“I had to go live,” the inmate with a blurred face says in the post, originally reported by CW affiliate WPIX. “I did everything else.”
The inmate recorded the video in late July. He was then released from Rikers before authorities saw the video. In the video, he shows his jail cell, his uniform and some leftover food on a metal plate. But the stream takes a serious tone when the man pulls out a jail-made knife.
“Y’all wanna see that chop?” he asks the people following him on the social networking site. “This is a (expletive) scalpel.”
He later told WPIX that he made the knife inside the jail’s walls for protection but that he never used it because “I know how to fight to defend myself.” The inmate told the news station that he hoped the video sheds light on safety concerns at the jail.
According to WPIX, the video was viewed more than 7,000 times, including, apparently, by investigators who quickly identified the man on camera and arrested him again on Monday. He had been out of custody for only a few days after his release.
Bronx District Attorney’s Office public information office James Brunner identified the inmate who made the video as Shamel Robinson. He was charged with felony possession of jail contraband, and his bail was set at $150,000. His next court date is scheduled for Friday, according to records.

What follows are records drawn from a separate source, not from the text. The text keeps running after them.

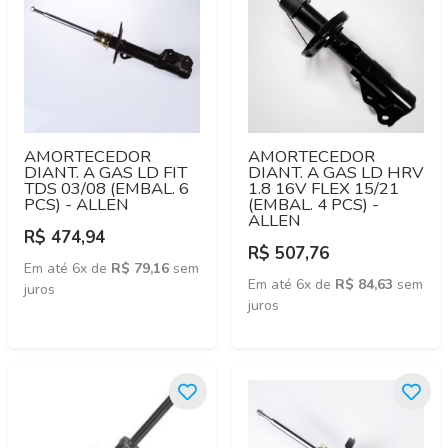
AMORTECEDOR
AMORTECEDOR
DIANT. A GAS LD FIT
DIANT. A GAS LD HRV
TDS 03/08 (EMBAL. 6
1.8 16V FLEX 15/21
PCS) - ALLEN
(EMBAL. 4 PCS) -
ALLEN
R$ 474,94
R$ 507,76
Em até 6x de
R$ 79,16
sem
Em até 6x de
R$ 84,63
sem
juros
juros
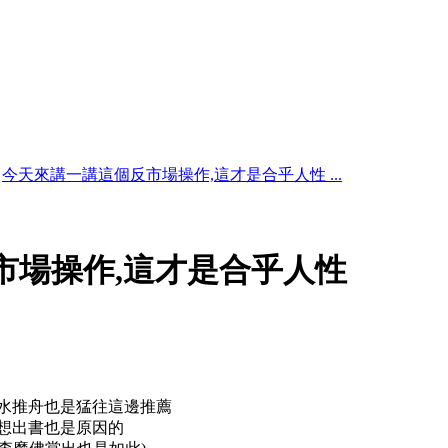
今天來講一講這個反市場操作,這才是合乎人性 ...
市場操作,這才是合乎人性
水推舟也是猛往這邊推薦
想出書也是原因的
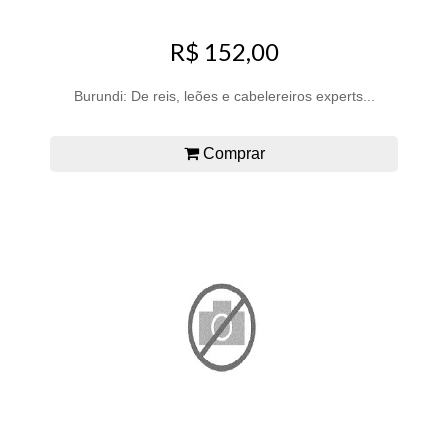
R$ 152,00
Burundi: De reis, leões e cabelereiros experts...
Comprar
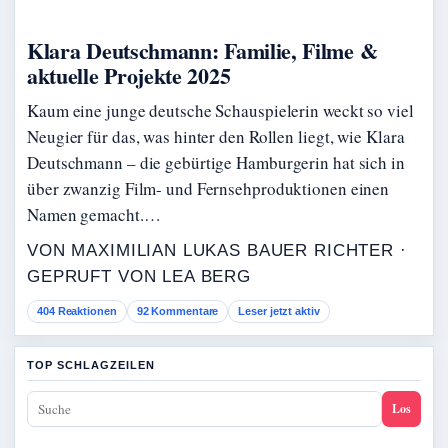
Klara Deutschmann: Familie, Filme &
aktuelle Projekte 2025
Kaum eine junge deutsche Schauspielerin weckt so viel
Neugier für das, was hinter den Rollen liegt, wie Klara
Deutschmann – die gebürtige Hamburgerin hat sich in
über zwanzig Film- und Fernsehproduktionen einen
Namen gemacht.…
VON MAXIMILIAN LUKAS BAUER RICHTER ·
GEPRUFT VON LEA BERG
404 Reaktionen
92 Kommentare
Leser jetzt aktiv
TOP SCHLAGZEILEN
Los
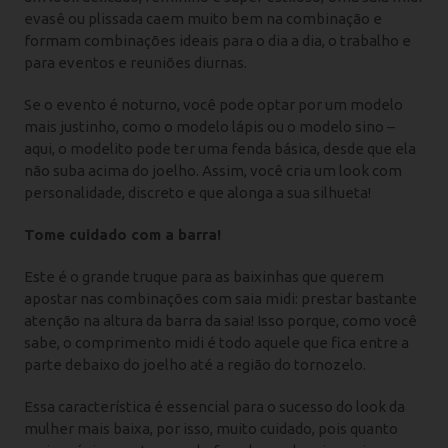
evasê ou plissada caem muito bem na combinação e
formam combinações ideais para o dia a dia, o trabalho e
para eventos e reuniões diurnas.
Se o evento é noturno, você pode optar por um modelo
mais justinho, como o modelo lápis ou o modelo sino –
aqui, o modelito pode ter uma fenda básica, desde que ela
não suba acima do joelho. Assim, você cria um look com
personalidade, discreto e que alonga a sua silhueta!
Tome cuidado com a barra!
Este é o grande truque para as baixinhas que querem
apostar nas combinações com saia midi: prestar bastante
atenção na altura da barra da saia! Isso porque, como você
sabe, o comprimento midi é todo aquele que fica entre a
parte debaixo do joelho até a região do tornozelo.
Essa característica é essencial para o sucesso do look da
mulher mais baixa, por isso, muito cuidado, pois quanto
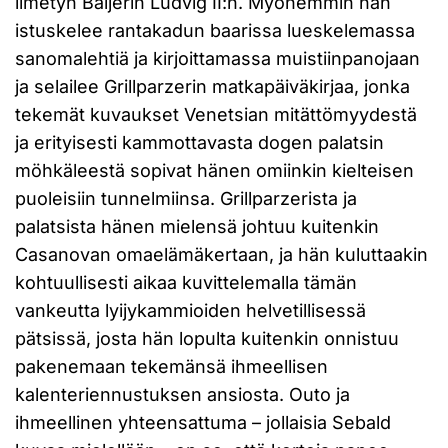
ilmetyn Baijerin Ludvig II:n. Myöhemmin hän
istuskelee rantakadun baarissa lueskelemassa
sanomalehtiä ja kirjoittamassa muistiinpanojaan
ja selailee Grillparzerin matkapäiväkirjaa, jonka
tekemät kuvaukset Venetsian mitättömyydestä
ja erityisesti kammottavasta dogen palatsin
möhkäleestä sopivat hänen omiinkin kielteisen
puoleisiin tunnelmiinsa. Grillparzerista ja
palatsista hänen mielensä johtuu kuitenkin
Casanovan omaelämäkertaan, ja hän kuluttaakin
kohtuullisesti aikaa kuvittelemalla tämän
vankeutta lyijykammioiden helvetillisessä
pätsissä, josta hän lopulta kuitenkin onnistuu
pakenemaan tekemänsä ihmeellisen
kalenteriennustuksen ansiosta. Outo ja
ihmeellinen yhteensattuma – jollaisia Sebald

Department of corrections spokeswoman Eve Kessler told The Washington Post that staff have found significantly more contraband this year compared with last year and that Rikers Island wants to be authorized to use more advanced body scanners that could detect small blades like the one Robinson flashed. Kessler said:
The 43 percent jump in contraband finds at DOC this year demonstrates that [New York Corrections Department Commissioner Joseph] Ponte’s comprehensive reforms of our entrance procedures are working. … We are continuing to seek a change to state law in order to authorize the use of body scanners, which we already own. The scanners can detect scalpels and other small blades that evade detection by other machines.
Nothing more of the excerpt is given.